Pendant l'heure qui suit, Haru vaque à ses occupations en essayant de ne pas me distraire. Je devine bien qu'il ne comptera pas partir tant que je n'aurai pas mis le point final à mon dossier. Il ne doit pas se rendre compte que je stagne plus qu'une nappe phréatique. J'essaye plusieurs formulations bateau, plusieurs paragraphes d'introduction. Mais ils ne racontent rien, tout n'est qu'une ligne droite.

Brusquement, je me sens nauséeux.

La pièce devient silencieuse. Je n'écris plus rien. Je ne tente plus rien.

Voyant que j'ai arrêté ce brainstorming dévoué, Haru se redresse du matelas. Je viens d'éteindre mon ordinateur et me tourne vers lui avec un air guilleret.

— Ça y est ? s'enquiert-il.

Je lui souris.

— Oui, je l'ai envoyé.

Il bondit sur ses pieds, manquant d'arracher le chargeur de son portable à cause de ses gestes.

— Hallelujah !

Je rigole et il m'embrasse le front.

— T'as fait une vraie autobiographie ma parole ! s'exclame-t-il. J'ai cru que t'en verrais jamais le bout.

Il regarde l'heure sur son portable et grimace.

— J'ai encore quinze minutes avant le début de mon émission de cuisine préférée. Il faut que je décolle, c'est bon ?

— C'est bon, je lui réponds automatiquement.

Il se penche et me dépose un baiser rapide sur les lèvres. Je le regarde partir à enjambées rapides. J'attends quelques secondes, puis je me lève pour fermer la porte de ma chambre.

Moi aussi, j'ai menti.

Je rallume mon ordinateur, cette fois sur mon bureau, espérant qu'un support plus adapté me fera pousser des ailes.

Sauf que cette fois, c'est à peine si j'arrive à lire les mots qui s'affichent. Ma vue se brouille.

Je ne sais pas quelle heure il est, mais je n'y arriverai pas. Mon cerveau bloque, mon cœur s'emballe. Je n'ai plus le temps et je ne sais pas quoi faire. Princeton, je fais ça pour Princeton. Je fais ça pour un titre. Je fais ça pour Selvi.

Princeton.

Princeton.

Qu'elle aille se faire foutre, cette putain d'université !

— Reino !

J'entends la voix d'Haru mais je ne le vois pas tout de suite.
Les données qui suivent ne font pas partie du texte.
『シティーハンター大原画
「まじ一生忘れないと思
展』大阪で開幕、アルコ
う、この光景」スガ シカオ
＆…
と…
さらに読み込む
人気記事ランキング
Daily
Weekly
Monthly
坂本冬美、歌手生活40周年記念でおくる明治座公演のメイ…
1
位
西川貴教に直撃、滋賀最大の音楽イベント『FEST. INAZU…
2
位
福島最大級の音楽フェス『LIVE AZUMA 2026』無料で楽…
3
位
Je sens juste qu'il s'est tenu quelques secondes dans l'entrebâillement de la porte, et que l'instant d'après, il m'a pris la main pour m'attirer sur mon lit.

Je sens ensuite la chaleur de ses paumes sur mon visage humide. Je n'ai même pas remarqué que je pleurais.
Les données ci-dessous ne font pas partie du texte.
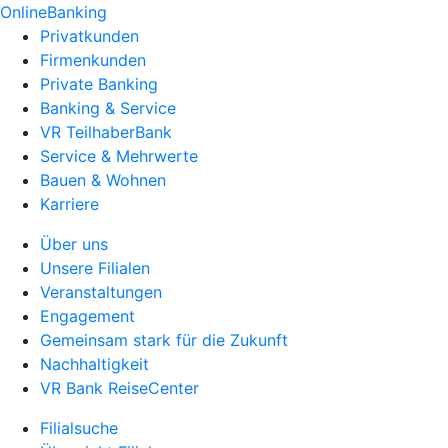
OnlineBanking
Privatkunden
Firmenkunden
Private Banking
Banking & Service
VR TeilhaberBank
Service & Mehrwerte
Bauen & Wohnen
Karriere
Über uns
Unsere Filialen
Veranstaltungen
Engagement
Gemeinsam stark für die Zukunft
Nachhaltigkeit
VR Bank ReiseCenter
Filialsuche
— Hé, qu'est-ce qu'il y a ? me demande-t-il de sa voix la plus calme et douce, sûrement pour ne pas m'affoler encore plus.

— J'y arrive pas.

Le dire haut et fort ramène de nouvelles larmes, je me mets à piteusement renifler.

— Pourquoi on voudrait de moi là-bas ? Qu'est-ce qu'ils veulent que je leur raconte ? J'ai rien fait d'extraordinaire dans ma vie, je fais aucune différence. J'arrive même pas à savoir si je veux vraiment y aller.

Ça le peine de me voir expulser ces incertitudes, ce syndrome de l'imposteur qui me poursuit depuis que Selvi est morte.

— Raconte-leur juste qui tu es.

— J'ai aucune foutue idée de qui je suis !

Il me serre contre lui, alors qu'à bout de nerfs, j'éclate en sanglots.

— On va demander à madame Jefferson de te laisser le week-end, c'est pas grave.

— Elle va me pénaliser..., je siffle misérablement contre son torse.

— On s'en fout, Reino. Ce qui compte c'est toi.

Il me caresse le dos et je m'écroule.

Je n'arrive pas à penser à l'avenir. Je suis bloqué sur cette année, dans cette éternité avec eux. Je ne suis pas prêt à ce que l'on devienne tous des adultes.

Je ne suis pas prêt à les voir partir.